Court watchers seem to think that the Supreme Court will end up overturning a lower court ruling and allow the Trump administration to add a citizenship question on the 2020 Census.
The New York Times, for example, led its coverage of the arguments on Tuesday by saying: “The Supreme Court’s conservative majority seemed ready on Tuesday to allow the Trump administration to add a question on citizenship to the 2020 census, which critics say would undermine its accuracy by discouraging both legal and unauthorized immigrants from filling out the forms.”
Let’s leave aside the newest euphemism for illegal immigrants. (Immigrants who are here illegally are “unauthorized”? Does that mean bank robbers can say they’re just making an “unauthorized withdrawal”?)
The practical case against adding a citizenship question falls apart once you start looking at it.
Here are the main arguments:
Asking about citizenship has no place in the census.
Except, it’s always been a part of the census, until 2000. Up until 1950, in fact, it was included on the census form sent to everyone.
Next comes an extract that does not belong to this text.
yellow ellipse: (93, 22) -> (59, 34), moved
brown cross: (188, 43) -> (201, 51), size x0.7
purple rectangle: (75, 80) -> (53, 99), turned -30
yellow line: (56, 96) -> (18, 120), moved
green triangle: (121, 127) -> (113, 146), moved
After that, the Census Bureau continued to ask about citizenship on the so-called long form, which went out to a subset of households.
The government still asks about citizenship in its American Community Survey, which replaced the long form and is an annual survey that goes out to more than 3 million people a year.
Critics also say that there’s no reason to include a citizenship question, because the constitution only mandates that Congress count the total population of the country. But the government has always included a host of additional questions in the census form — from indoor plumbing, ability to read, occupation, race, education level, or whatever else the government was interested in knowing about at the time.
It will cause an undercount.
As the Times puts it, the concern is that asking a citizenship question as part of the census will “undermine its accuracy” by lowering the response rate. That might be true. But the Census Bureau deals with undercounts every 10 years. In fact, in 2000, only 66% mailed back the census form.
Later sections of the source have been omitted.